Art. 11.De Raad van Bestuur is verantwoordelijk voor de inhoudelijke werking.

Initiatieven onder de noemer " gemeenschapsforum " vervullen een bijzondere rol om het draagvlak te vergroten, de betrokkenheid te stimuleren en het vrijwilligerswerk te ontwikkelen.

Inbreng uit raadpleging, inspraak en participatie vormt mede de basis voor de inhoudelijke strategische keuzes die door de Raad van Bestuur worden bepaald.

De Raad van Bestuur heeft in het bijzonder de opdracht aan te tonen dat de onder de noemer gemeenschapsforum georganiseerde initiatieven een neerslag vinden in het beleidsplan.
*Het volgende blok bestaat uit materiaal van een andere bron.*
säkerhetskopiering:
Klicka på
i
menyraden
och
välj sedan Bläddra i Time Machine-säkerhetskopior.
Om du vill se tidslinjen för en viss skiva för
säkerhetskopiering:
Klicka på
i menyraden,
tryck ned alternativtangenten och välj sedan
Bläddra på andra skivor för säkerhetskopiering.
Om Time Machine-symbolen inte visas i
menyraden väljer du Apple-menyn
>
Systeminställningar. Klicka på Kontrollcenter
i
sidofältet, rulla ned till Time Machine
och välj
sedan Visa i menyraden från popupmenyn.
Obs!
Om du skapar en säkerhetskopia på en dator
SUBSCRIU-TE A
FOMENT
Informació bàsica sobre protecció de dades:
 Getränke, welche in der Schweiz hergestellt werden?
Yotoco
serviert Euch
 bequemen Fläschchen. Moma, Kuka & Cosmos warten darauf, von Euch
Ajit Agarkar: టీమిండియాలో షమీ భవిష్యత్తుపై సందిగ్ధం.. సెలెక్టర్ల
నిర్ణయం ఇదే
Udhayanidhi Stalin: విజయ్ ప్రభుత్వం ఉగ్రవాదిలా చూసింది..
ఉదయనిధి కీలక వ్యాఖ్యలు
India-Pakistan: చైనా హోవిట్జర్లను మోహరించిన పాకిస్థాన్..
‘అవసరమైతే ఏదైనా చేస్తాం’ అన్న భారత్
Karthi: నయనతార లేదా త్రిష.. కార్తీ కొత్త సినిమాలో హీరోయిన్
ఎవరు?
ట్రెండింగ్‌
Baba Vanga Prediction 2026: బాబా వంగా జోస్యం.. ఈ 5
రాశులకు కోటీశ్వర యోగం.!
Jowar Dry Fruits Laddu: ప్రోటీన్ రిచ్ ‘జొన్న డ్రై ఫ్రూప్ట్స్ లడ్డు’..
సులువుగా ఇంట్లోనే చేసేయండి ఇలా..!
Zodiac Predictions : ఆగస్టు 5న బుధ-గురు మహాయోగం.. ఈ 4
De Raad van Bestuur wordt hierbij ondersteund door de beroepskrachten.

Art. 12.De VZW Gemeenschapscentrum wordt om de 6 jaar opnieuw samengesteld. Zij moet uiterlijk binnen de zes maanden na de installatie van een nieuwe gemeenteraad opnieuw erkend worden.

De VZW Gemeenschapscentrum zal daartoe een aanvraagdossier indienen bij de administratie van het College waarvan de modaliteiten worden bepaald in het convenant tussen de Vlaamse Gemeenschapscommissie en de VZW Gemeenschapscentrum.

Art. 13.Binnen de perken van de begroting en volgens de voorwaarden bepaald in het convenant dat ter uitvoering van deze verordening wordt afgesloten tussen het College van de Vlaamse Gemeenschapscommissie en de VZW Gemeenschapscentrum, ontvangt elk erkende VZW Gemeenschapscentrum infrastructurele, personele en financiële middelen voor de werking van het gemeenschapscentrum. HOOFDSTUK 4. - Samenwerking en overleg

Art. 14.§ 1. Binnen de entiteit gemeenschapscentra worden doorheen een participatief ontwikkelingsproces met betrokken vrijwilligers-bestuurders en beroepskrachten, structurele samenwerkingsverbanden ontwikkeld tussen meerdere gemeenschapscentra. § 2. Doorheen een participatief ontwikkelingsproces met betrokken vrijwilligers-bestuurders en beroepskrachten worden er samenwerkingsverbanden ontwikkeld - over de beleidsdomeinen heen, - met de verschillende Brusselse gemeenschappen, - over de gemeenschaps-, gewest- en landsgrenzen heen. § 3. De staf van de entiteit begeleidt, ondersteunt en coördineert de inhoudelijke en zakelijke processen. § 4. Binnen de entiteit functioneren drie overlegfora : vrijwilligers-bestuurders, beroepskrachten en gebruikers. Zij hebben een klankbord- en signaalfunctie. Vrijwilligers-bestuurders en beroepskrachten ontwikkelen een gezamenlijke visie, die als basis dient voor de strategie van de 22 gemeenschapscentra als geheel. Alle overlegfora hebben tot doel inspraak en actieve participatie te versterken. § 5. Het bevoegd collegelid roept minimaal één keer per jaar de voorzitters van de VZW's Gemeenschapscentrum voor overleg samen. HOOFDSTUK 5. - Overgangs- en slotbepalingen

Art. 15.De verordening nr. 02/11 van 22 mei 2003 houdende de erkenning van de gemeenschapsraden en van de VZW's Gemeenschapscentrum in het Brussels Hoofdstedelijk Gewest wordt opgeheven.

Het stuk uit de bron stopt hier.